Additionally, one of my favorite activities is presenting an information speech about our robotic dairy. It was  national qualifier in Business Professionals of America and placed at state in both FFA and 4-H. However, I feel my most successful peer outreach was in Speech & Debate. For my category, I had to include props and humor. I was fortunate to be Sectional Champion and a Quarterfinalist at State! It was so rewarding to have teens from across our state, and future consumers, thank me for helping them have a more accurate understanding of the dairy industry.

Likewise, I keep myself informed by being an Indiana 4-H State Ambassador representing 130,000 members. Not only do I promote the dairy industry to youth, but I travel the state meeting industry professionals and attending workshops on farm management, veterinary medicine and agribusiness focused on the dairy industry.

Finally, I have continued finding common values on Purdue’s campus with peers.

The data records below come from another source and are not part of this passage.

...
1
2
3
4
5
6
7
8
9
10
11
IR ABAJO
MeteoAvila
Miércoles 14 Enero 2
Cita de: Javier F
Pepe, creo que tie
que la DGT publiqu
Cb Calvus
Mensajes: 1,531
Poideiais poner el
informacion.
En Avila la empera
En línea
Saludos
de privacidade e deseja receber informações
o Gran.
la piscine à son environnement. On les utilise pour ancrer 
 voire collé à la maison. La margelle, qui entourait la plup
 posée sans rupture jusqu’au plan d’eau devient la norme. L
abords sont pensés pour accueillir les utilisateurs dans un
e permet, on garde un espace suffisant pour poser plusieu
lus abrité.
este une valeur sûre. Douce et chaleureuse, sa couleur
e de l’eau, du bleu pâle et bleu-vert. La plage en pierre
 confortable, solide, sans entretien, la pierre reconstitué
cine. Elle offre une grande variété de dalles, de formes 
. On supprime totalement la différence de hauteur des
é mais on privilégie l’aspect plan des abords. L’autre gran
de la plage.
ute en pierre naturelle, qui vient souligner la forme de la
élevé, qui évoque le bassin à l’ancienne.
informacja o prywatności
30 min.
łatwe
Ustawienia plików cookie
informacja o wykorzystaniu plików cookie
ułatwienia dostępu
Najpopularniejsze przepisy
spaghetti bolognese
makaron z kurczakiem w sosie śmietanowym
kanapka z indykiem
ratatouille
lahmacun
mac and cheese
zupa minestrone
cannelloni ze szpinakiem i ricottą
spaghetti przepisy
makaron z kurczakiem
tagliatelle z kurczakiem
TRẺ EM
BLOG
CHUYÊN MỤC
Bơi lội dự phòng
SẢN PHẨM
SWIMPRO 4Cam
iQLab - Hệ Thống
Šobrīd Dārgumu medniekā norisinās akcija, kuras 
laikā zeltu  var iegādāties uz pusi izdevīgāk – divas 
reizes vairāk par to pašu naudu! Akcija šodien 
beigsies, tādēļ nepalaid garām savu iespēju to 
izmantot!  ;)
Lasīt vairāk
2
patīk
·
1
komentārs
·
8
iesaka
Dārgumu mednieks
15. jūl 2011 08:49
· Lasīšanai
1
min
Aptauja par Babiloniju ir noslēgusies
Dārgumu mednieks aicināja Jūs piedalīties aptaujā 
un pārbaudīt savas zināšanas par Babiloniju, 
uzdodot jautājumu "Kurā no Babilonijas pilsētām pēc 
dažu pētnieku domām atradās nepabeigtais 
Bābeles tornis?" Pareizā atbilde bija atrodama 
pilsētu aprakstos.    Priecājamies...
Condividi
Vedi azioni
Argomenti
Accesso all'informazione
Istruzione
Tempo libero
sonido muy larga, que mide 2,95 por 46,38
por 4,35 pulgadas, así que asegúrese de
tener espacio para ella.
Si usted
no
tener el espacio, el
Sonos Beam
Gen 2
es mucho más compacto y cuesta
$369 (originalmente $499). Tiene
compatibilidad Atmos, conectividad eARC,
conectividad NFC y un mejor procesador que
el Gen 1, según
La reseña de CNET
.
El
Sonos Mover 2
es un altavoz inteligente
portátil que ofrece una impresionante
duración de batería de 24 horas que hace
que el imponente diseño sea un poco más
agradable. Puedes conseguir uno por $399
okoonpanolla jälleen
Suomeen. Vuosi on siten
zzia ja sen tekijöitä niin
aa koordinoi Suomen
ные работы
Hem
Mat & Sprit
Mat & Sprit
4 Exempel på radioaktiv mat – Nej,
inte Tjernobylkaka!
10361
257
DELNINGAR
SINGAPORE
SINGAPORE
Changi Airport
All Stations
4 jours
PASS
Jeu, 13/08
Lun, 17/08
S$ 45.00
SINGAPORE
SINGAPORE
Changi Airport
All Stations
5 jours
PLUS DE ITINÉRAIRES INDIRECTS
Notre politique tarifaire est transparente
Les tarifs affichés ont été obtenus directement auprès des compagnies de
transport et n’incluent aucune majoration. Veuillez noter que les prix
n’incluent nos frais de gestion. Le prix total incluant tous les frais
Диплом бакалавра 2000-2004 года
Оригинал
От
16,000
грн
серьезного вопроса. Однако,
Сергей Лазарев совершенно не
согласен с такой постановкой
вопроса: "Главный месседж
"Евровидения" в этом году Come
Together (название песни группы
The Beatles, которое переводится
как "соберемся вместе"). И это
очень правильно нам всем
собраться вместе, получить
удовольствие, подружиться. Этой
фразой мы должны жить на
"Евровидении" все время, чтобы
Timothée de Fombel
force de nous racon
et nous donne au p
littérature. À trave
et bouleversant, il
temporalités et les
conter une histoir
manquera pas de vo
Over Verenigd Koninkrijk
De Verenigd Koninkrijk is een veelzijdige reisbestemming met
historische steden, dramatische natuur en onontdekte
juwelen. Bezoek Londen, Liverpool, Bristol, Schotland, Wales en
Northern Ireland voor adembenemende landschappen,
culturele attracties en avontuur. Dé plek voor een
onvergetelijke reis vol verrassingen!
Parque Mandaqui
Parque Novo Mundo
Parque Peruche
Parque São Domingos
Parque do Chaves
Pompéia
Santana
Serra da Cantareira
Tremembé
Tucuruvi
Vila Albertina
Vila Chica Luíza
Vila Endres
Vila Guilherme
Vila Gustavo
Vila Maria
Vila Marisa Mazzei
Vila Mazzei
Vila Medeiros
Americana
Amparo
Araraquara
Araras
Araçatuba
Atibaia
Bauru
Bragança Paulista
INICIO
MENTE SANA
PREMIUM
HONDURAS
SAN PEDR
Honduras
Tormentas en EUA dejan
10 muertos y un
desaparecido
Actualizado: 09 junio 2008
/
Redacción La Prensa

Given the Boiler Gold Rush Orientation Week nickname “Barn Girl” as fellow freshman were flabbergasted when sharing my major, I knew the importance of focusing on the dairy industry with college peers. I volunteer promoting the industry through Dairy Club and am beyond excited to serve on the Ag Week Task Force during Milk Monday!

In reality, it takes a layering approach to both indirect communication and direct communication such as the examples that I have given. Most of us in the dairy industry have a strong passion. Now it is up to us to get involved through grassroots efforts to make a difference and share our love and knowledge with future consumers.